La persona giaceva sul letto completamente vestita, con gli occhi chiusi, il viso rilassato, il respiro che le usciva dalle labbra in un sibilo rauco, quasi impercettibile. L'immagine del sacrificio le scorreva di continuo davanti agli occhi, ogni dettaglio studiato con cura, ogni gesto valutato in base alle esigenze del rituale.
Era stato quasi perfetto. Solo la fretta aveva offuscato l'austera bellezza della cerimonia. Ma la donna aveva cercato di sfuggire all'incontestabile necessità del rito, in un vile tentativo di sconvolgere l'ordine che pure era tanto importante. Avrebbe dovuto essere punita per questo, ma non ce n'era stato il tempo.
Se non altro, era bionda; questo era stato il motivo principale per cui l'aveva scelta, sebbene non avesse fatto che da preludio a quella che sarebbe giunta più tardi, quella che avrebbe permesso l'adempimento del rito finale e supremo. Lei - la più importante - diceva a tutti di chiamarsi Kate Silverman, ma non era questo il suo vero nome, un nome conosciuto solo dal custode del rito, e da un altro.
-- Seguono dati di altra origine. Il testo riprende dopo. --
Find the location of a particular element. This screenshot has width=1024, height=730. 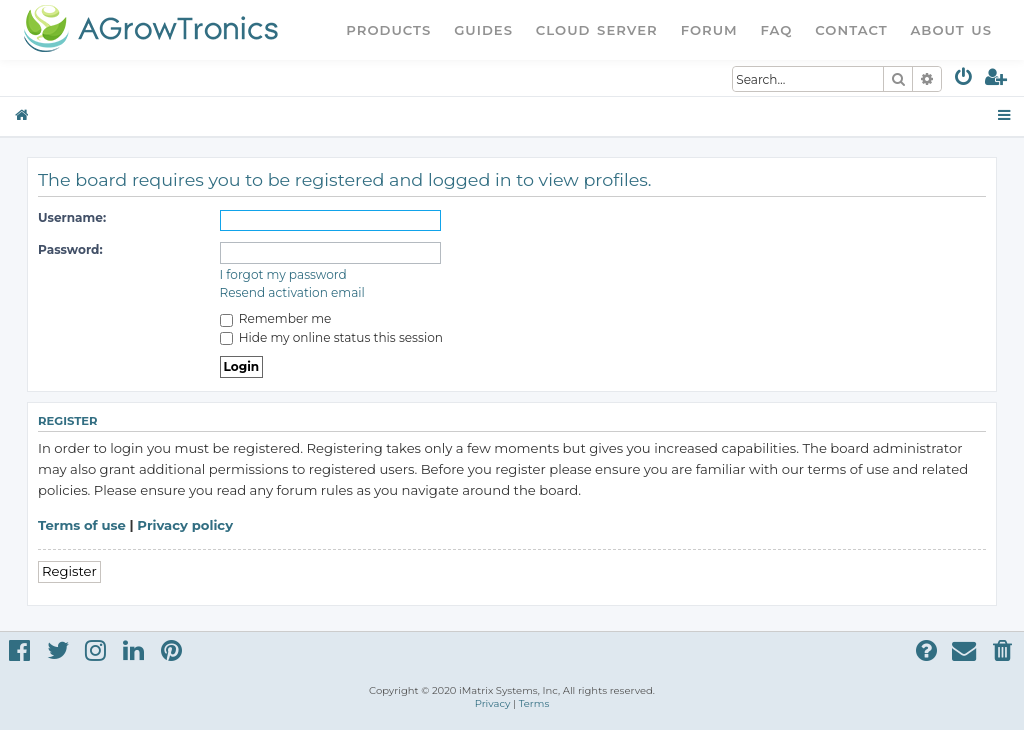 About Us is located at coordinates (951, 30).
E quell'altro avrebbe potuto distruggere l'importanza del rituale per pura ignoranza! No, non doveva accadere. La morte doveva essere offerta alla prescelta come ultimo atto d'amore e concessa in armonia e senza sofferenza, in modo da mantenere la purezza del dono. Era necessario che chi era destinato a riceverlo sapesse che la vittima sarebbe stata accolta con bellezza e amore; lei doveva sapere che la morte la attendeva non perché era malvagia, ma perché era meravigliosa.